The ti morceaux in this recent series are exposing the ministry of the Diocesan Tribunal, and in particular a few of the more-likely “grounds” found in marriage-nullity cases. If proven true and serious, such defects render a marital union invalid.
In the past two morceaux I noted both defective intention (an inability to comprehend the marital commitment properly) and actual incapacity for marriage, usually as a result of some kind of psychological problem. While these situations do happen, they are not the most widespread reasons for marital failure. Most people are capable of understanding and living out matrimony, after all!
Why do people fail to marry well and properly? Honestly, they just don’t want to. Many distracted people of the 21st century, sadly, often leave God out of their lives. They may even reject Him, but even if they don’t do this completely, they may not agree with or subscribe to God’s definition of marriage. If someone “redefines” marriage, and in so doing also positively rejects those things which really are essential to it, their consent – no matter how sincere – will be invalid. They will be committing not to the proper understanding of marriage but rather to something incomplete.
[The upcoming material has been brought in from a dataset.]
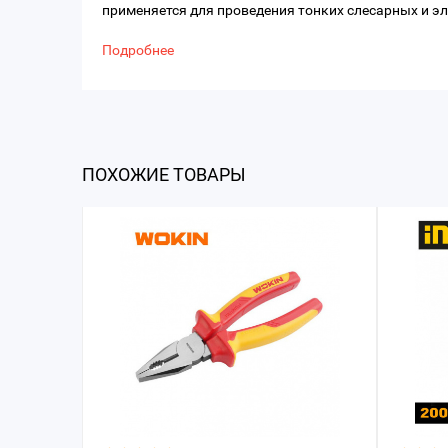
применяется для проведения тонких слесарных и 
Подробнее
ПОХОЖИЕ ТОВАРЫ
When this happens, true marriage does not come into being.
The best place to begin to understand this is the very definition of marriage found in arts. 1601 of the Catechism of the Catholic Church (repeated in can. 1055, §1 of the Code of Canon Law). The Church has spent almost two millennia now refining this description of marriage in human language, but we understand it as being actually created by God Himself:
The matrimonial covenant, by which a man and a woman establish between themselves a partnership of the whole of life, is by its nature ordered toward the good of the spouses and the procreation and education of offspring; this covenant between baptized persons has been raised by Christ the Lord to the dignity of a sacrament.
In this definition of matrimony we identify a number of essential elements: its heterosexuality, its origin in the free consent of the parties, its natural ends of mutual good and of offspring, and its sacramentality for baptized persons. Additional essentials are the properties of unity and indissolubility (see can. 1056). All of these essentials must be intended in the marital commitment: to reject any of these results in an invalid attempt at marriage. And we’ll explore these a bit more in the next morceaux.